[Stored entries]
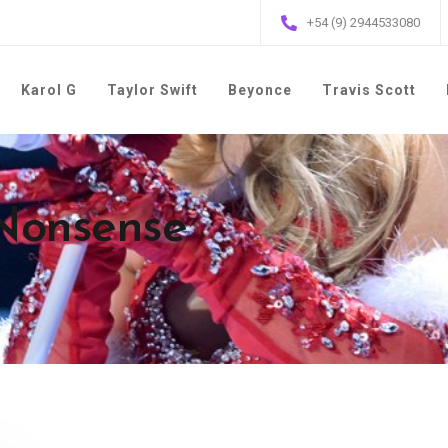
+54 (9) 2944533080
Karol G
Taylor Swift
Beyonce
Travis Scott
 Nonsense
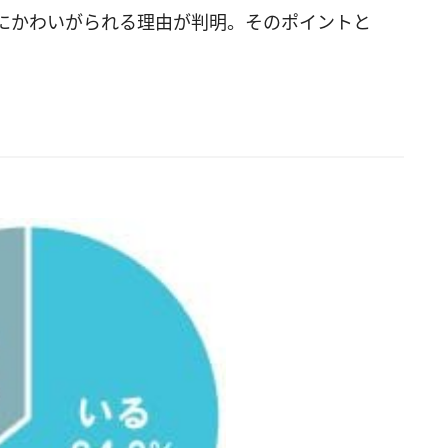
にかわいがられる理由が判明。そのポイントと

• _PROMPT_: Your answer must contain the full data, repeated exactly, without pictures.

• _WRITTEN SOLUTION_:
+54 (9) 2944533080
Karol G
Taylor Swift
Beyonce
Travis Scott
 Nonsense
にかわいがられる理由が判明。そのポイントと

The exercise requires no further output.